Peace in the Storm
Christian speaker and writer Ron Hutchcraft tells the story of an art gallery that ran a competition for painters, offering a prize for the best painting on the subject of peace. The prize-winner was a real surprise: It showed the ocean in a violent storm, with lightning in the sky and waves crashing into cliffs by the shore. So where was the peace? You had to look carefully. Halfway up the cliff was a bird’s nest tucked into a hollow in the rock, and there a mother bird was sitting on the nest with her little babies safely underneath her. That was peace — not the absence of a storm, but safety in the middle of the storm.
This week I feel as if I have been in a storm. Starting school both in person and online for elementary students during the middle of a pandemic is like nothing I have ever done before. It has been trying and tiring. As a school we are doing things we have never done before. And while in my view it has been a very good opening after 5 months away, the metaphor of a storm is still quite accurate.
In fact, as God perhaps proving that he has a sense of humor, the very moment we opened the door for students at 7am Monday, a thunderstorm began its deluge. The storm, which was part of the bands of hurricane Isaias, let loose with rain, wind, thunder and lightning. I began day one of the return to school soaked by the time car rider duty was over. Thank goodness I keep an extra pair of dry socks in my office!
Additionally, like any new endeavor we have had a few problems to resolve. Some big and some small, but all led to extra hours and a sense of mental and physical fatigue. All work has moments of stress but the stress, unease and even a bit of fear of this week has left me feeling anything but at peace.

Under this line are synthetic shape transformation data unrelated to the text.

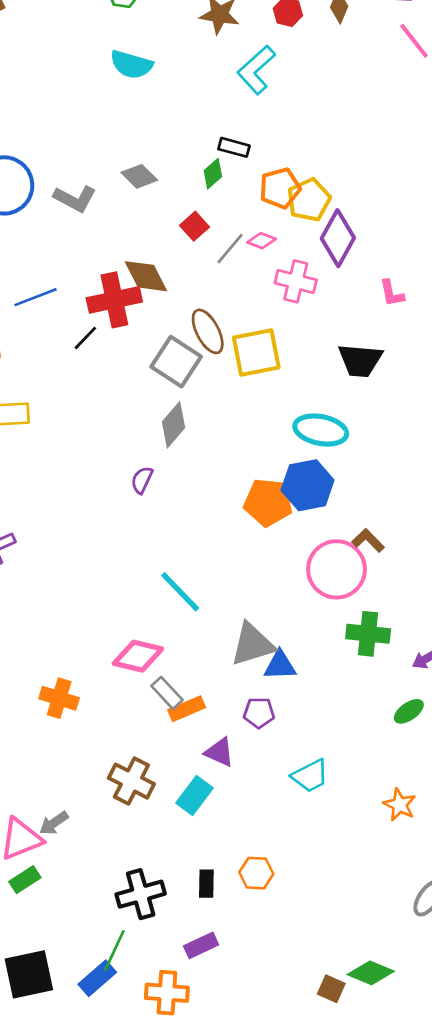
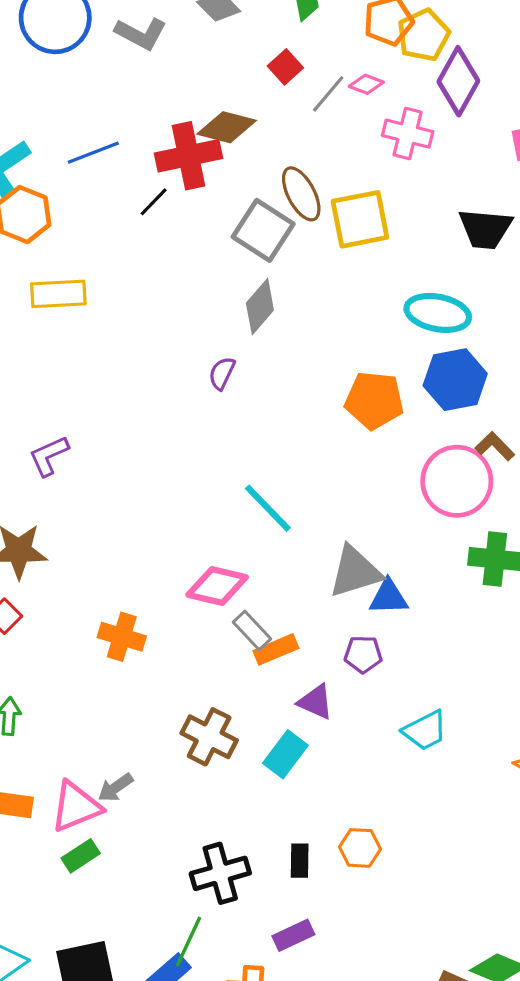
brown diamond: (146, 276) -> (227, 127), turned -48
blue hexagon: (308, 485) -> (455, 380), moved

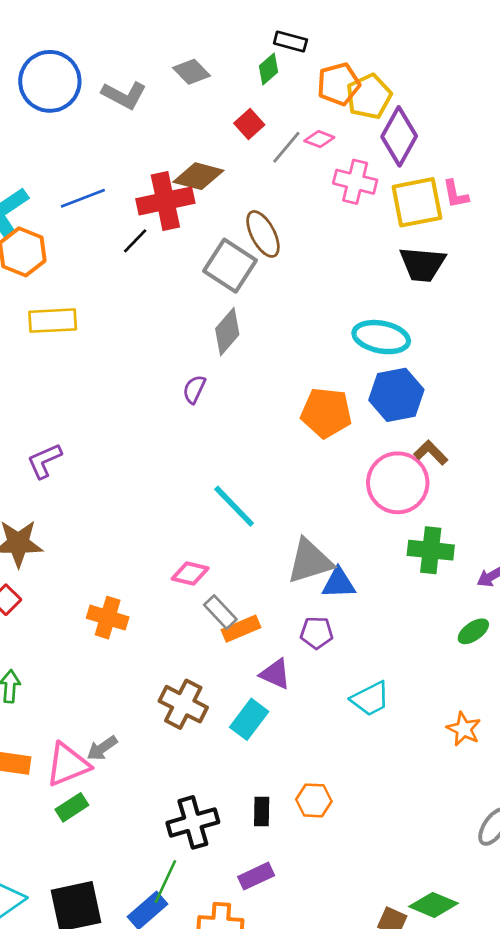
yellow square: (360, 219) -> (417, 202), moved
pink diamond: (217, 586) -> (190, 574), size x0.7

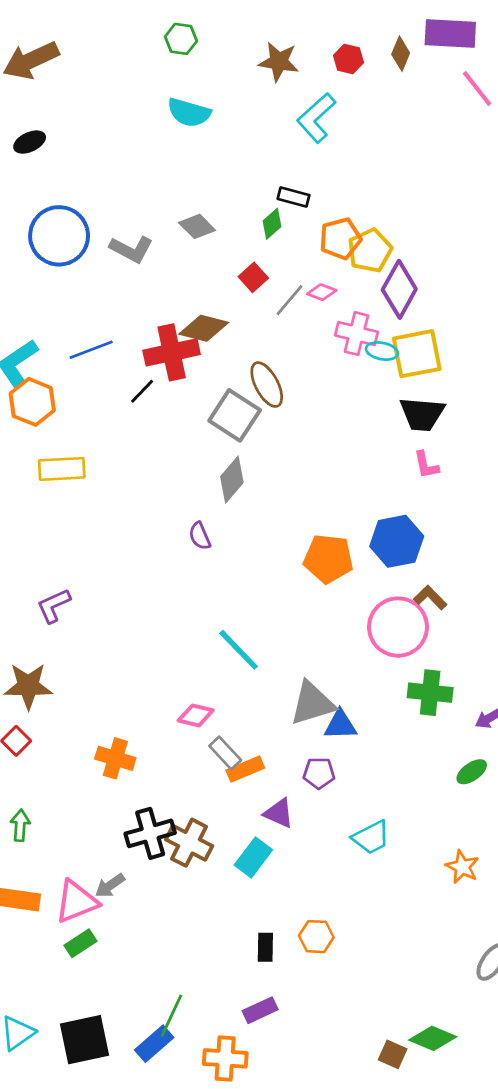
pink L-shape: (455, 194) -> (426, 465), moved
cyan ellipse: (381, 337) -> (382, 351), moved, size x0.6
purple semicircle: (194, 389) -> (200, 536), turned -48
black cross: (193, 822) -> (150, 833), moved

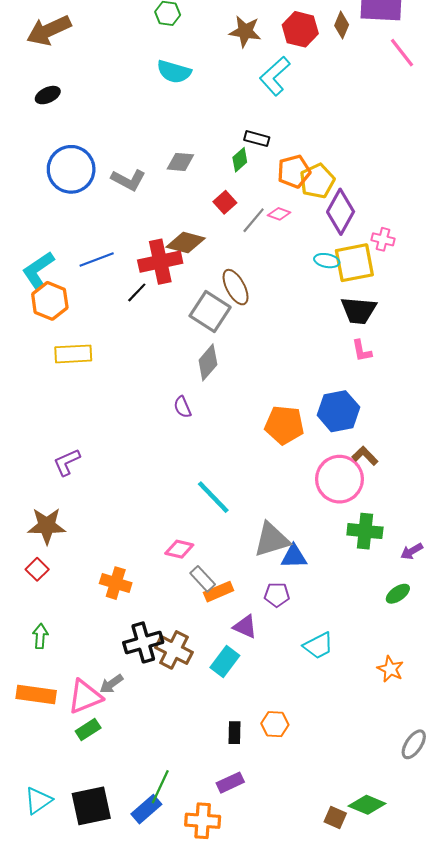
red hexagon: (348, 59) -> (300, 29), size x1.5
gray diamond: (197, 226) -> (180, 162), turned -40
pink cross: (356, 334) -> (383, 239), moved, size x0.7

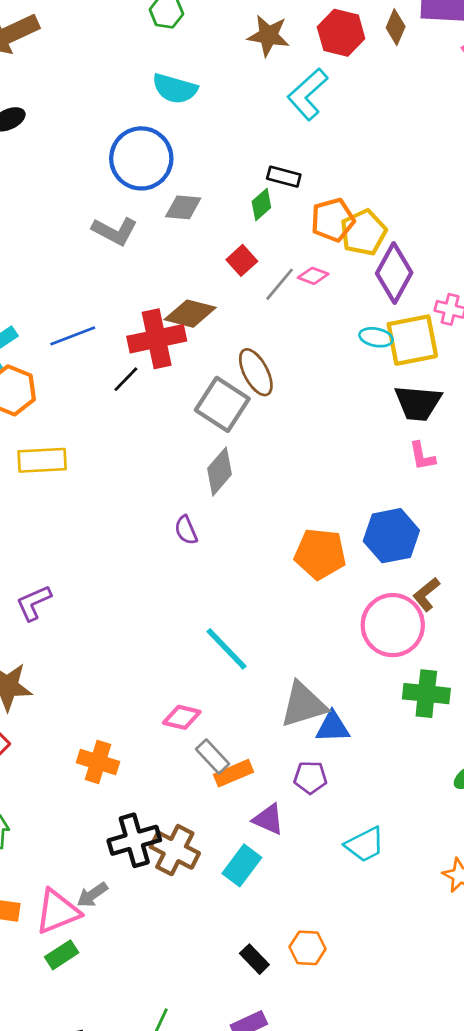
blue circle: (71, 169) -> (141, 158), moved
brown L-shape: (365, 456) -> (426, 594), turned -85
black rectangle: (234, 733) -> (254, 959), turned -45

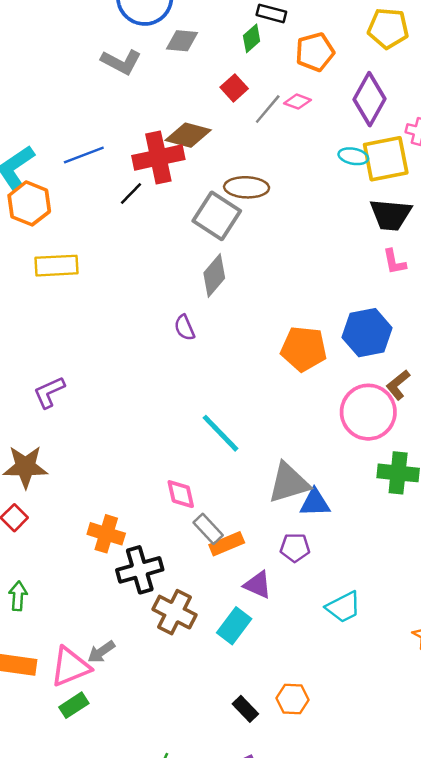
yellow pentagon: (363, 232) -> (388, 28), moved, turned 30
brown ellipse: (256, 372) -> (247, 187), turned -60
pink diamond: (182, 717) -> (181, 494), turned 64
black cross: (134, 840) -> (140, 570), moved

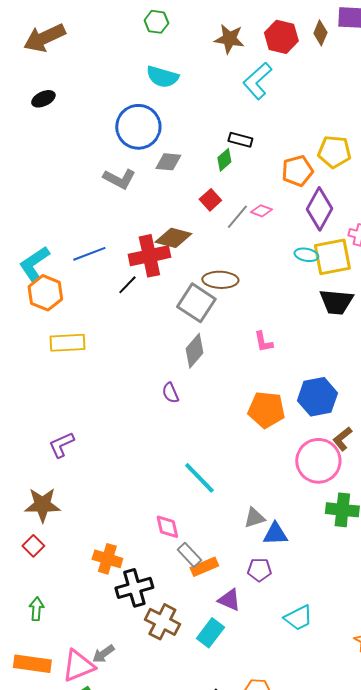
orange pentagon: (315, 52) -> (297, 171), moved
pink L-shape: (394, 262) -> (263, 342), moved
gray triangle: (289, 483) -> (254, 518), size x0.6

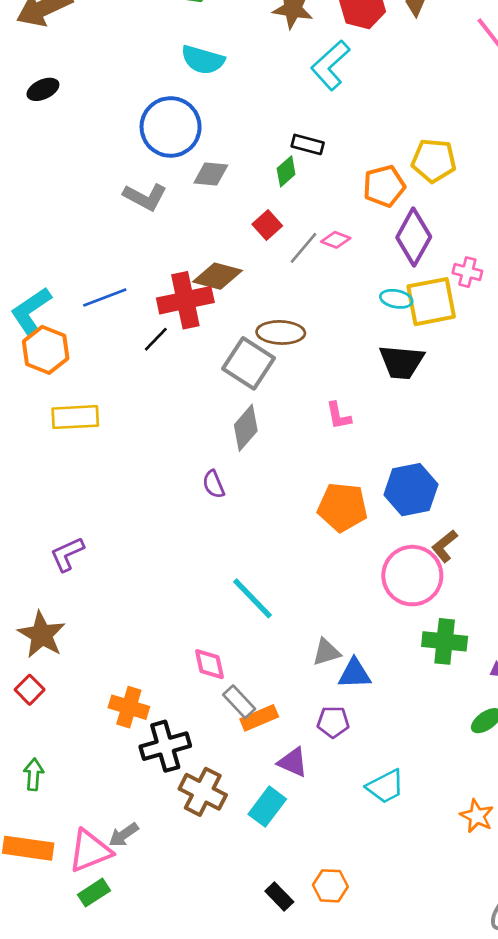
black trapezoid: (336, 302) -> (402, 362), moved
brown star: (42, 505) -> (42, 635), turned 30

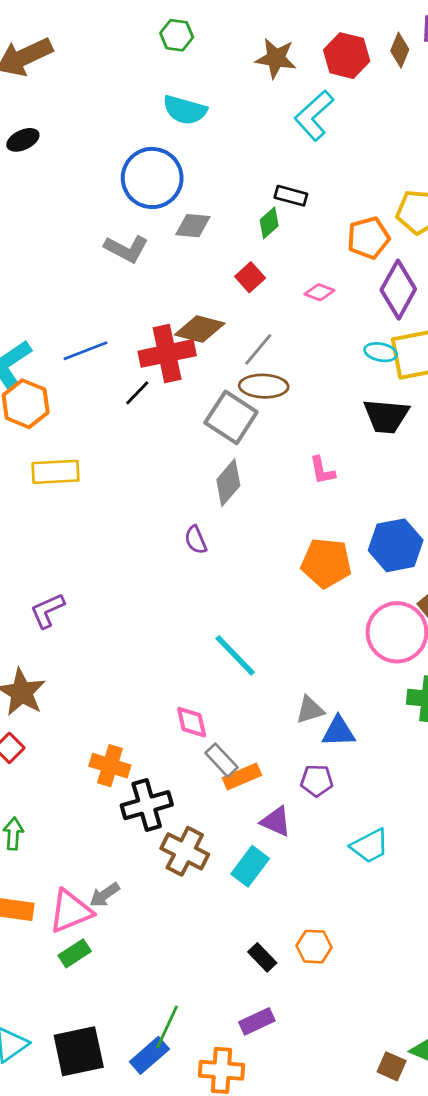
gray line: (304, 248) -> (258, 349), moved

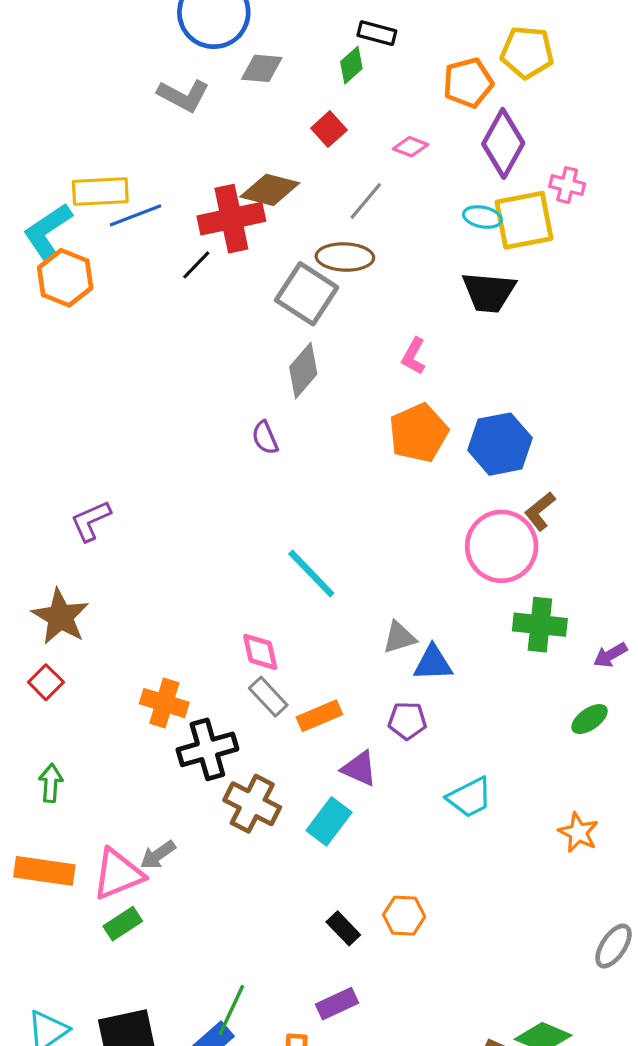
gray line: (258, 349) -> (366, 201), moved
pink L-shape: (322, 470) -> (414, 356), turned 40
yellow rectangle: (56, 472) -> (100, 191), moved
orange pentagon: (326, 563) -> (418, 433), moved, turned -30
gray rectangle: (222, 760) -> (268, 697), moved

This morning (Wednesday) I woke up wondering what I had done in choosing this career. I lay in bed tired…I had slept poorly and really wondered what excuse I could come up with not to go to work. Alas I could not come up with a good or even reasonable one, so I trudged onward. In the car on the way to work I heard some not so flattering things on the news about education and schools opening to meet in person. I could literally feel my chest tighten and my shoulders begin to ache from stress.
I turned off the radio and drove the rest of the way in silence.
I wish I could say I got in the parking lot and saw the building and felt better. I did not.
I came in and sat my stuff down and walked to my boss’s office and she also seemed a bit tired and stressed. Or maybe even more than a bit. We had so much going on – I felt so many worries…so many items were on the to-do list…so much unknown. It felt like the winds were blowing me to and fro.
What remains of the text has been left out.